A motivação para a mudança de nome, no entanto, era outra: ainda que tardiamente, a Jamy (que continuava a existir como marca) pretendia ingressar no segmento de veículos militares, no qual a Engesa reinava quase sozinha havia anos. (O sistema de tração Jamy 4, aliás, tinha como principal objetivo conquistar parte do mercado da Engesa, que desde 1966 dispunha de sistema equivalente, chamado Tração Total.) O primeiro projeto realizado sob as novas diretrizes da empresa foi a mula-mecânica Safo, desenvolvida em conjunto com o IME. Concebido como veículo aerotransportado para atuar em qualquer terreno, o Safo (sigla de Sistema de Alta Flexibilidade Operacional) era dotado de motor Volkswagen 1300 de 38 cv, tração nas quatro rodas, transmissão por correntes, quatro freios a disco instalados nas saídas da caixa de transferência e pneus largos de baixa pressão, próprios para solos moles e desconexos. O carro possuía um engenhoso sistema de suspensão, segundo o qual os braços traseiros (que encerravam as correntes que levavam o movimento da caixa de transferência às rodas) podiam ser articulados para adiante. Parte da plataforma de carga era então rebatida, ficando o comprimento total do veículo reduzindo a 2,45 m (79 cm a menos), interessante artifício para operações que envolvessem transporte aéreo. Estavam previstas várias versões: carga, transporte de tropas, anti-tanque, além de porta morteiros, canhões e metralhadoras.
O segundo projeto militar da Jamy, também desenvolvido com o IME, foi o Safo Comando.
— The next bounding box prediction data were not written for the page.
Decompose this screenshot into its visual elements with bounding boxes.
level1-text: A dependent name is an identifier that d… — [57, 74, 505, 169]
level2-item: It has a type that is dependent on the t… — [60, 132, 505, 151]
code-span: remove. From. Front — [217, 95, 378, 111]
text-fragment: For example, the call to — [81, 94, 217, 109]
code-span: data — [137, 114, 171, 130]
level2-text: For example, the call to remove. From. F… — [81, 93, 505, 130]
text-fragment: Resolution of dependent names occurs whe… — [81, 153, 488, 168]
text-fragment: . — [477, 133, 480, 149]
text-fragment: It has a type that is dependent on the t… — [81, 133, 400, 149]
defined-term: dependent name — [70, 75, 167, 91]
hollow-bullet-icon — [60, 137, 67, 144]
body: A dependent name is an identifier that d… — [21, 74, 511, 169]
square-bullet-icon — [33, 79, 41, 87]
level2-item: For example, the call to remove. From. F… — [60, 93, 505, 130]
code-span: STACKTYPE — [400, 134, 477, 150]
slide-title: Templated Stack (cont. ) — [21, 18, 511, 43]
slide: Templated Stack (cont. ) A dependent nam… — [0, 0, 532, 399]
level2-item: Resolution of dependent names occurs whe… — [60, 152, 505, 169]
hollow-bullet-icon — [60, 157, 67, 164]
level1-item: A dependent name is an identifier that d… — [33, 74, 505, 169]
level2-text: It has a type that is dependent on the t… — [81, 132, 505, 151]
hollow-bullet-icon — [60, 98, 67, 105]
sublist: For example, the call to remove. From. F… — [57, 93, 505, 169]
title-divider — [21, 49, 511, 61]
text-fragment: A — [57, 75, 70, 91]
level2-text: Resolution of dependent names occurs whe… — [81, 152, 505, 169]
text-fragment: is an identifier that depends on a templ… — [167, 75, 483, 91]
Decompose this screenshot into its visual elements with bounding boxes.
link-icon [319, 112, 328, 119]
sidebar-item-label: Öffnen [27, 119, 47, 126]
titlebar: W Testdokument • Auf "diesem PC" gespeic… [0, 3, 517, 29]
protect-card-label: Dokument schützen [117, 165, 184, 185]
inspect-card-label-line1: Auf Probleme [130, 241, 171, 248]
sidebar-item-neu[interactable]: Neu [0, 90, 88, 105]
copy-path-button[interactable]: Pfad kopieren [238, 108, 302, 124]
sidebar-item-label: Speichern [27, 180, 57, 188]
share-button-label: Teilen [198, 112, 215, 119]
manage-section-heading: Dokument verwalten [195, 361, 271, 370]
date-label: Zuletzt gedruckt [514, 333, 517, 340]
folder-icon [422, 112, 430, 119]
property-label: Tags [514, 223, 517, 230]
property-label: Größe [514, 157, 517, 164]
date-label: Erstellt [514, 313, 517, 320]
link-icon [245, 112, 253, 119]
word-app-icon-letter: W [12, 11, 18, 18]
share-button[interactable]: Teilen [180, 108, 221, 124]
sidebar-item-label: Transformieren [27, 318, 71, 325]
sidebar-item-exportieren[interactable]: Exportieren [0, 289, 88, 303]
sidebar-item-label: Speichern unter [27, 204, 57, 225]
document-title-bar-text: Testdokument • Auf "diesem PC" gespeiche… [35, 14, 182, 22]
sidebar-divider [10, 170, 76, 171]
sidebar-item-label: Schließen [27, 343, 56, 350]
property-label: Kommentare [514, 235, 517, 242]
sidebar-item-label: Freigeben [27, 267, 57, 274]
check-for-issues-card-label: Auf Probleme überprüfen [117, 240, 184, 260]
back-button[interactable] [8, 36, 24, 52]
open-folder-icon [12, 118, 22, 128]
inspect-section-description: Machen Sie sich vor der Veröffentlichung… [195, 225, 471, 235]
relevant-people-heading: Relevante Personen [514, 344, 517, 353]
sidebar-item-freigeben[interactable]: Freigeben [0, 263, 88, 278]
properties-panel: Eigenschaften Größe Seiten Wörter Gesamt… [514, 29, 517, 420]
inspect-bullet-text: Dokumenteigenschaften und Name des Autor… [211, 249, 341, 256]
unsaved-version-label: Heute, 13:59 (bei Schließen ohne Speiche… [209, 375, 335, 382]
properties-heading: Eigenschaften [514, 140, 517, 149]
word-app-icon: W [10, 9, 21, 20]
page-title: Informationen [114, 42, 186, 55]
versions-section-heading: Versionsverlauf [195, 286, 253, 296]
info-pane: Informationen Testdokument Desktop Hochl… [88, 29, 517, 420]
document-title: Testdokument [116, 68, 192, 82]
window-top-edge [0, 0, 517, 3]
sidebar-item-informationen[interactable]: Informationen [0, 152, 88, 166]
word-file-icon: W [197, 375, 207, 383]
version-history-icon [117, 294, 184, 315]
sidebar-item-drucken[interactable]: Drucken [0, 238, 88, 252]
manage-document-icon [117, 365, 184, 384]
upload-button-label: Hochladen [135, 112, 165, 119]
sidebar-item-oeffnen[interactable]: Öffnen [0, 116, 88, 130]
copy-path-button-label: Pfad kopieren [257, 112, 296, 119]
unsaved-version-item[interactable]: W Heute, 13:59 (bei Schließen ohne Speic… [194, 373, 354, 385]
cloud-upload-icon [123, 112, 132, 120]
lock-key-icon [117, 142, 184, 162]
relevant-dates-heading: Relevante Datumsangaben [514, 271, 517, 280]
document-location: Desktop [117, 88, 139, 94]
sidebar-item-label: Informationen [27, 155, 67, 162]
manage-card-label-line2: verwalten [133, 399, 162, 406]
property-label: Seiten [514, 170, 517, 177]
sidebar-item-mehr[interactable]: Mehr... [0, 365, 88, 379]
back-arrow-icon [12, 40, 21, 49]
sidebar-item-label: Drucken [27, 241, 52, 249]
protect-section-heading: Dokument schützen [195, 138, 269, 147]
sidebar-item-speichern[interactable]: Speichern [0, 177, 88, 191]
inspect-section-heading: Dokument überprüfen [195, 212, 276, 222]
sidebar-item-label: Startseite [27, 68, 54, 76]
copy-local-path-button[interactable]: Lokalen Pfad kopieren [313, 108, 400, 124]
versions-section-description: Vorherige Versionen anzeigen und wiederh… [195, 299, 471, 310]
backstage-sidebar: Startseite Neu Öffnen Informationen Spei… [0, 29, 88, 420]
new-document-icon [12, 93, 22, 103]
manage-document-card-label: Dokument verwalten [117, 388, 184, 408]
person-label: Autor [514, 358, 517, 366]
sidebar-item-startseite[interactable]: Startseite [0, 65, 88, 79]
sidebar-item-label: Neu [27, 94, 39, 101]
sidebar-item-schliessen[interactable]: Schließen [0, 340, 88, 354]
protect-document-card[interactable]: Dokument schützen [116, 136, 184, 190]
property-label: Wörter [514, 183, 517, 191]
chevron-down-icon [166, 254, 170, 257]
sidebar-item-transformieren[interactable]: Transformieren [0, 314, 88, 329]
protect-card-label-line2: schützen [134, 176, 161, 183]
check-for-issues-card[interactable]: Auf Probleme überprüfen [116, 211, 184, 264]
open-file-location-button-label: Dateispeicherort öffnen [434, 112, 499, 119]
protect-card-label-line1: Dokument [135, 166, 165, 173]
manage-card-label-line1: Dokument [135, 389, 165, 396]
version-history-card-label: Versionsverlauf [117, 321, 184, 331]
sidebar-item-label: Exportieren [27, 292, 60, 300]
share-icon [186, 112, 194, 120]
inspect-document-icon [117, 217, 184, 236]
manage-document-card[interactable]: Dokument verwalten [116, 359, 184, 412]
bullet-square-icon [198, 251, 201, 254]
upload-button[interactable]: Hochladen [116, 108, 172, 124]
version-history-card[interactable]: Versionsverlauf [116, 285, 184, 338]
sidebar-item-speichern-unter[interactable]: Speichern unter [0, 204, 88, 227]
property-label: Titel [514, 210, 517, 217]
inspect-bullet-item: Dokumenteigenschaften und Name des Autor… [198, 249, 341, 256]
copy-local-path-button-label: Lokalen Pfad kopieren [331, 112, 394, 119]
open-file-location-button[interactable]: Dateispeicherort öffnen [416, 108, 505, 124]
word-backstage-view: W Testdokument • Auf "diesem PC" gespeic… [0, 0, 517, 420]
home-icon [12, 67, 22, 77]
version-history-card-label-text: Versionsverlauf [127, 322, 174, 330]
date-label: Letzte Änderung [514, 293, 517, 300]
De concepção extremamente moderna para a época, antecedeu em quase 20 anos a Viatura Leve de Emprego Geral Gaúcho, construída com características semelhantes já no século XXI. Tinha estrutura tubular de aço, incluindo santantônio, motor traseiro Chevrolet a álcool (171 cv), diferencial autoblocante, suspensão independente por molas helicoidais, direção hidráulica e quatro freios a disco nas saídas do diferencial; a transmissão era automática, com conversor de torque e caixa de transferência com reduzida e tomada de força para guincho. Rodas e pneus eram do Dodge Commando norte-americano, veículo da II Guerra da categoria de 3,5 t, então ainda em uso pelo Exército Brasileiro, que o Safo se propunha substituir. Cada um dos modelos teve dois protótipos concluídos, mas, apesar de testados com sucesso, nenhum recebeu encomendas.
Dispondo de excelente equipe técnica, porém com fraca capacidade gerencial, a Jamy teve queda tão meteórica quanto foi a sua ascensão. Sem demanda, com excessiva verticalização e elevados custos administrativos, em 1981 a empresa entrou em processo de falência.